WHAT NEEDS TO BE DONE:
When a line of the material has the word "label" in it, copy that line.

PROVIDED DATA:
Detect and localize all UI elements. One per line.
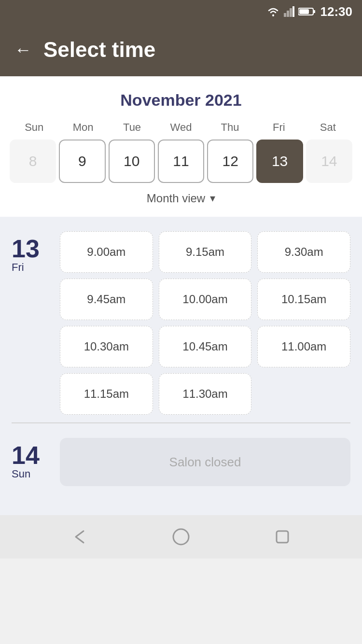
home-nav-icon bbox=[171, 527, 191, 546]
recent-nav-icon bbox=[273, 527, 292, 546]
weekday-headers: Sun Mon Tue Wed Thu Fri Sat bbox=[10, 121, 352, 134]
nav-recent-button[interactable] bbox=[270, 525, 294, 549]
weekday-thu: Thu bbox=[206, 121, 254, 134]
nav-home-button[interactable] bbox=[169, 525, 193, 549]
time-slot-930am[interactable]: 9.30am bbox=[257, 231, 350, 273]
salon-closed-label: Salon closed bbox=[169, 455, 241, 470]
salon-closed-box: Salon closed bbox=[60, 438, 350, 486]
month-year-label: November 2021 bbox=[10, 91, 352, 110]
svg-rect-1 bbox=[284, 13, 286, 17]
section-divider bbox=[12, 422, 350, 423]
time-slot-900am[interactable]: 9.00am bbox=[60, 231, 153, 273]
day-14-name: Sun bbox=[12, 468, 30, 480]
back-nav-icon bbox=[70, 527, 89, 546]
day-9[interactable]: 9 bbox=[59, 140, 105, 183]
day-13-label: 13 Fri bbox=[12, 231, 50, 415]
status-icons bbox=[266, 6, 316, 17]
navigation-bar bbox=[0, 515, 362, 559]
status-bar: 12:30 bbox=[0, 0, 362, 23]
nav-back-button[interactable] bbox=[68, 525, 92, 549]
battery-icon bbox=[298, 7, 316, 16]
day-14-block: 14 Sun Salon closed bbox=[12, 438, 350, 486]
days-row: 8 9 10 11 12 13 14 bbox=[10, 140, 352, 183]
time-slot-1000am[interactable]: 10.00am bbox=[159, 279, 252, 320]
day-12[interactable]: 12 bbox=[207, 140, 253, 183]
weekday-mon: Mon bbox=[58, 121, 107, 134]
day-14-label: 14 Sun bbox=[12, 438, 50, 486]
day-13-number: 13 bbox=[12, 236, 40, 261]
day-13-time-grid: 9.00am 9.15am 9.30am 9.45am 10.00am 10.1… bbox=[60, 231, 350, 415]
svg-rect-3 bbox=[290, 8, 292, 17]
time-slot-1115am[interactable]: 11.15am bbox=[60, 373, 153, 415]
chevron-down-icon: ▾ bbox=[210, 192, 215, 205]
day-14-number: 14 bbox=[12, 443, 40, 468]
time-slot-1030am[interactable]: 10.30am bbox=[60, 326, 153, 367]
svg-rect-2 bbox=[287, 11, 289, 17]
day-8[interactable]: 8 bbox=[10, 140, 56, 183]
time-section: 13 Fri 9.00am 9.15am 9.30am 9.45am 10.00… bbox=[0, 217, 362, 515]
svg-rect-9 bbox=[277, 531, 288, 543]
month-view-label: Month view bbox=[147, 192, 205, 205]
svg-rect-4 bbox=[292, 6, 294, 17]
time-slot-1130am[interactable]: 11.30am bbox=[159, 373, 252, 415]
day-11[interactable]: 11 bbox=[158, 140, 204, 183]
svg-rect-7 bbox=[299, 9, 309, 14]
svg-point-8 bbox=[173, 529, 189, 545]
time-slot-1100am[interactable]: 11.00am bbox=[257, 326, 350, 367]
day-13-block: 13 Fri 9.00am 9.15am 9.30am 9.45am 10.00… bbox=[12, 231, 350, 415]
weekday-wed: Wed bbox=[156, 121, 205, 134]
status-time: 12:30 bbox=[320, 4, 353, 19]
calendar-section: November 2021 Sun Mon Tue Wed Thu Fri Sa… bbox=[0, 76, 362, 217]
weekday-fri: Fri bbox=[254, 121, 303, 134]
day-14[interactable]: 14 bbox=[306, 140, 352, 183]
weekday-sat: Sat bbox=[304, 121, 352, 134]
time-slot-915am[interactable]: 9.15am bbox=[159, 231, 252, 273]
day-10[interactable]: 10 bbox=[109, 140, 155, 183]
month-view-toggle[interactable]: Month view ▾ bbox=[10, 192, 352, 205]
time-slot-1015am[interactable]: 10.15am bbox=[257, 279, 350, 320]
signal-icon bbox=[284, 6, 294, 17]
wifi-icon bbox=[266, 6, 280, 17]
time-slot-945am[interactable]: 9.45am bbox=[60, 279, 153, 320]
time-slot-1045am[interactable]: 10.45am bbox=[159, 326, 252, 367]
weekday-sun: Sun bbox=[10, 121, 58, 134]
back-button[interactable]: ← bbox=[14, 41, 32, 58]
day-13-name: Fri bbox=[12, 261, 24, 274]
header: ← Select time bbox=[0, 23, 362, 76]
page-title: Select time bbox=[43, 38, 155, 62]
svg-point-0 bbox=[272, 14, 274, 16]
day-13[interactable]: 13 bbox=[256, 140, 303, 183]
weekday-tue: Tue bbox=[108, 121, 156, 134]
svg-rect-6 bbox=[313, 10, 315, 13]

SOLUTION FOR THIS PROBLEM:
salon-closed-label: Salon closed bbox=[169, 455, 241, 470]
month-year-label: November 2021 bbox=[10, 91, 352, 110]
day-13-label: 13 Fri bbox=[12, 231, 50, 415]
day-14-label: 14 Sun bbox=[12, 438, 50, 486]
month-view-label: Month view bbox=[147, 192, 205, 205]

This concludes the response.